場末の居酒屋や屋台でアワビ、ウニなどの高級食材が妙に安く提供されていることが稀にある。





こういった食材は正規の流通ルートではなく、卸業者を通さない別のルートから流れて来ている場合がある。





非正規ルートの高級海産物は密漁によって供給され、暴力団の資金源ともなっている。











アワビなどを獲っている漁師さん達は舟から箱メガネで海底を覗き込み、鉤やタモで引っ掛ける見突き漁のほか、素潜りなども行うが、水産資源の保護のために酸素が入ったタンクを背負わず潜水を行う。

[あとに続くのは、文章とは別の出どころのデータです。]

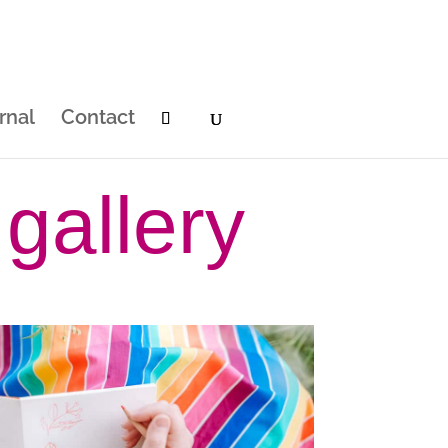
rnal
Contact
gallery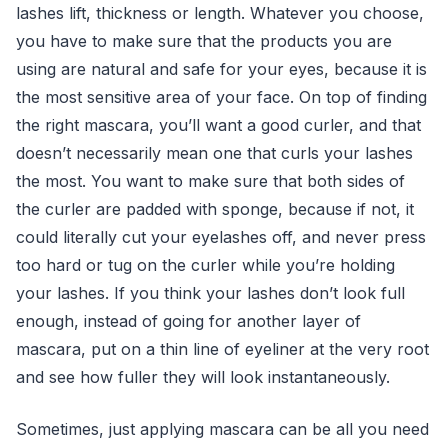
lashes lift, thickness or length. Whatever you choose,
you have to make sure that the products you are
using are natural and safe for your eyes, because it is
the most sensitive area of your face. On top of finding
the right mascara, you’ll want a good curler, and that
doesn’t necessarily mean one that curls your lashes
the most. You want to make sure that both sides of
the curler are padded with sponge, because if not, it
could literally cut your eyelashes off, and never press
too hard or tug on the curler while you’re holding
your lashes. If you think your lashes don’t look full
enough, instead of going for another layer of
mascara, put on a thin line of eyeliner at the very root
and see how fuller they will look instantaneously.
Sometimes, just applying mascara can be all you need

しかし、密漁者は日が落ち人気が無い真夜中にタンクを背負って潜水し、根こそぎ高級海産物を獲り尽くす。







この密漁では十数人が一斉に潜って短時間で作業を終わらせてしまう。しかも、現場を警察や漁協関係者に見つかったとしても、上陸する前に収穫物を海に流してしまうため摘発が難しいとされる。





また、科せられる罰金・懲役は意外と軽く、一回の漁で上げられる数百万という利益と比べたら大した痛手ではく、起訴されるリスクも低い。






しかしながら、沢山獲ったは良いが買い手が付かずに高級食材が大量の生ゴミと化す場合もあって、密漁された毛蟹が大量に廃棄されて郊外で異臭を放つという事件も実際に起こっている。